The records below must be retyped exactly.

(Saved data entries)
====
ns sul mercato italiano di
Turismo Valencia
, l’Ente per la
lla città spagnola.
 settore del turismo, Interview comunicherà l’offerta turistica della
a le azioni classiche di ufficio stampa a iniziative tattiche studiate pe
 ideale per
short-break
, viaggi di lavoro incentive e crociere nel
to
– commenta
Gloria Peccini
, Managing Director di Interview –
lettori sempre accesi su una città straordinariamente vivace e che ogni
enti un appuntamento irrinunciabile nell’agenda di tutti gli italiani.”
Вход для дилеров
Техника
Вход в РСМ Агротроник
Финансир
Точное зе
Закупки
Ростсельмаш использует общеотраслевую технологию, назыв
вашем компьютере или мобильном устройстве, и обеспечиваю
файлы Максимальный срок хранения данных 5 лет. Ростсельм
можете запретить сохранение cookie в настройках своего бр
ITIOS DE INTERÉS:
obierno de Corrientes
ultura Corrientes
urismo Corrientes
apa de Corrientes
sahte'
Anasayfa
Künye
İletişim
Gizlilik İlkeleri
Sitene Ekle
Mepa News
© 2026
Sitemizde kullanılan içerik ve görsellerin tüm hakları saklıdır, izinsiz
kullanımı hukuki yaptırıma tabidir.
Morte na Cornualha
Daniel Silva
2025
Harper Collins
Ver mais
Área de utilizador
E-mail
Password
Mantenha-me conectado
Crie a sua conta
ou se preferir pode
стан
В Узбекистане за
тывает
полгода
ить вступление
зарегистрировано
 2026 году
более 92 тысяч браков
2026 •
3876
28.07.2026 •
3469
====
• Your response:
ns sul mercato italiano di
Turismo Valencia
, l’Ente per la
lla città spagnola.
 settore del turismo, Interview comunicherà l’offerta turistica della
a le azioni classiche di ufficio stampa a iniziative tattiche studiate pe
 ideale per
short-break
, viaggi di lavoro incentive e crociere nel
to
– commenta
Gloria Peccini
, Managing Director di Interview –
lettori sempre accesi su una città straordinariamente vivace e che ogni
enti un appuntamento irrinunciabile nell’agenda di tutti gli italiani.”
Вход для дилеров
Техника
Вход в РСМ Агротроник
Финансир
Точное зе
Закупки
Ростсельмаш использует общеотраслевую технологию, назыв
вашем компьютере или мобильном устройстве, и обеспечиваю
файлы Максимальный срок хранения данных 5 лет. Ростсельм
можете запретить сохранение cookie в настройках своего бр
ITIOS DE INTERÉS:
obierno de Corrientes
ultura Corrientes
urismo Corrientes
apa de Corrientes
sahte'
Anasayfa
Künye
İletişim
Gizlilik İlkeleri
Sitene Ekle
Mepa News
© 2026
Sitemizde kullanılan içerik ve görsellerin tüm hakları saklıdır, izinsiz
kullanımı hukuki yaptırıma tabidir.
Morte na Cornualha
Daniel Silva
2025
Harper Collins
Ver mais
Área de utilizador
E-mail
Password
Mantenha-me conectado
Crie a sua conta
ou se preferir pode
стан
В Узбекистане за
тывает
полгода
ить вступление
зарегистрировано
 2026 году
более 92 тысяч браков
2026 •
3876
28.07.2026 •
3469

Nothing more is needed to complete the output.